Une validation administrative très réglementée
Ce parcours est aujourd’hui complété par plusieurs dispositifs dérogatoires permettant une mise à disposition plus précoce de certains médicaments présumés innovants.
Voici quelques clés pour comprendre ce cheminement, qui diffère selon que le médicament est remboursable ou vendu aux hôpitaux.
L'activité de l'industrie du médicament s'exerce dans un cadre fixé par les Codes de la Santé Publique et de la Sécurité Sociale.

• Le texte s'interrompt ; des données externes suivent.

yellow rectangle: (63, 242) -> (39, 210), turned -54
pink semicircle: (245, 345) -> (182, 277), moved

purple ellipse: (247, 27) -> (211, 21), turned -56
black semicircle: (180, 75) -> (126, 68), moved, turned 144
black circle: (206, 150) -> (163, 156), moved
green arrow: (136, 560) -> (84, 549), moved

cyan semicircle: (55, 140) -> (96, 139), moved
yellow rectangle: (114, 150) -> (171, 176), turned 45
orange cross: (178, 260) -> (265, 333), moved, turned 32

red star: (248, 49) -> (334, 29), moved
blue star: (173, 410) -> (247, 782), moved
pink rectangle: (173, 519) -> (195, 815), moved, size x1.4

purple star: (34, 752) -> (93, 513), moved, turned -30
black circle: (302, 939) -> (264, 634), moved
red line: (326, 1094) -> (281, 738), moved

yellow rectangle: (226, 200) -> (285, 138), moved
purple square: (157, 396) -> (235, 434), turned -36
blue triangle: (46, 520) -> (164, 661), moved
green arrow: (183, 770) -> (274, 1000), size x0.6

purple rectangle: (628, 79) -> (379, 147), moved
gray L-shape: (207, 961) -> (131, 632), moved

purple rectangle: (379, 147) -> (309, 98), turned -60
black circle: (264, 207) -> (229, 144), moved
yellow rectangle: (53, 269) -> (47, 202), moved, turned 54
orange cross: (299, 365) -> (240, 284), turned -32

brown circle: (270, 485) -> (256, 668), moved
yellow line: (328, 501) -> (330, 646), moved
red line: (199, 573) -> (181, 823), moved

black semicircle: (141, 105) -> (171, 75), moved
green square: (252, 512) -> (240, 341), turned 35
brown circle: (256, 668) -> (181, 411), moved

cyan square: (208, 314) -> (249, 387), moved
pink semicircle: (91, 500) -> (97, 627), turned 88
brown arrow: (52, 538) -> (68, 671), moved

Il faut distinguer le circuit réglementaire des médicaments remboursables de celui des médicaments vendus aux hôpitaux.
Circuit réglementaire des médicaments remboursables

Circuit réglementaire des médicaments vendus aux hôpitaux
Pour les médicaments vendus à l'hôpital, le Comité est chargé de la fixation du prix de cession pour les médicaments rétrocédables, et de la fixation du tarif de responsabilité pour les médicaments facturables en sus des prestations d'hospitalisation (liste en sus).

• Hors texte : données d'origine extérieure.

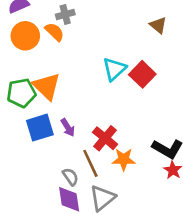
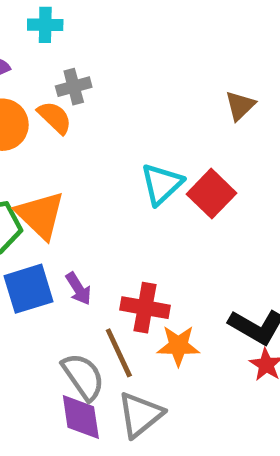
brown triangle: (158, 25) -> (240, 106), turned 36
red cross: (105, 138) -> (145, 308), turned -30
gray semicircle: (70, 177) -> (83, 377), size x1.5

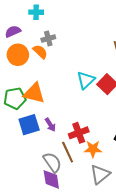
orange triangle: (40, 215) -> (34, 93), turned -30
red cross: (145, 308) -> (79, 133), turned -30
gray triangle: (140, 415) -> (100, 174), moved

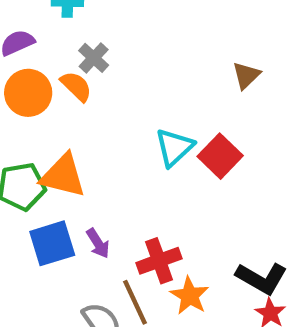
gray cross: (48, 39) -> (94, 58), turned -32
orange star: (93, 149) -> (190, 296), turned 30

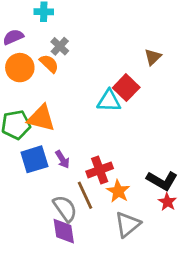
cyan triangle: (174, 147) -> (109, 101), turned 45
red square: (220, 156) -> (126, 88), moved

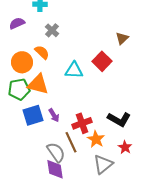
orange semicircle: (49, 64) -> (42, 52), moved
orange circle: (20, 68) -> (22, 62), moved
cyan triangle: (109, 101) -> (74, 70), moved
black L-shape: (162, 181) -> (119, 119), moved
red star: (167, 202) -> (125, 147), moved

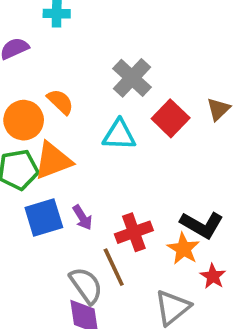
gray cross: (52, 30) -> (132, 78), moved, size x1.5
brown triangle: (122, 38) -> (218, 109), moved
orange triangle: (38, 84) -> (53, 161), turned -35
orange star: (96, 139) -> (183, 249), moved

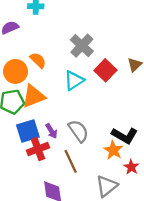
cyan triangle: (119, 135) -> (74, 80), turned -35
red cross: (134, 232) -> (38, 149), moved
gray semicircle: (86, 285) -> (78, 131), moved

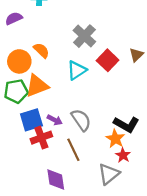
purple arrow: (51, 131) -> (55, 120), turned -32
red star: (131, 167) -> (123, 155), moved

Les achats inclus dans les tarifs des prestations d'hospitalisation (intra-GHS) sont, eux, à prix libre et négociés directement par les établissements à la suite d’appels d’offres.

Les circuits dérogatoires (accès précoce et accès direct)
Le circuit classique est aujourd'hui complété par des dispositifs d'accès précoce (pré- et post-AMM) permettant de raccourcir les délais d'accès pour les patients en impasse thérapeutique.
Ces dispositifs peuvent intervenir avant même l’obtention de l’AMM dans le cadre de l’accès précoce pré-AMM, ou après l’AMM mais avant l’inscription dans le droit commun dans le cadre de l’accès précoce post-AMM.
Le dispositif d'accès direct permet une prise en charge temporaire d'un an par l'Assurance Maladie pour certains médicaments d'ASMR I à IV, dès l'octroi de leurs autorisations et avant la fin des négociations de droit commun.
La fabrication, l'importation, l'exportation, la distribution en gros de médicaments ainsi que l'exploitation des spécialités pharmaceutiques ne peuvent être effectuées que dans des établissements pharmaceutiques dont l'ouverture est subordonnée à une autorisation délivrée par l'ANSM ou par le ministère de la Santé.
Par ailleurs, un médicament ne peut être commercialisé que s'il a reçu de l'ANSM une autorisation de mise sur le marché (AMM), ce qui signifie qu'ont été réalisées les études permettant de s'assurer de sa qualité, de sa sécurité et de son efficacité.
Postérieurement à la délivrance de l'AMM, la pharmacovigilance a pour objet la surveillance du risque d'effet indésirable résultant de l'utilisation des médicaments mis sur le marché. La prévention d'un risque d'effet indésirable peut conduire, dans de rares cas, à un retrait du marché de la spécialité concernée.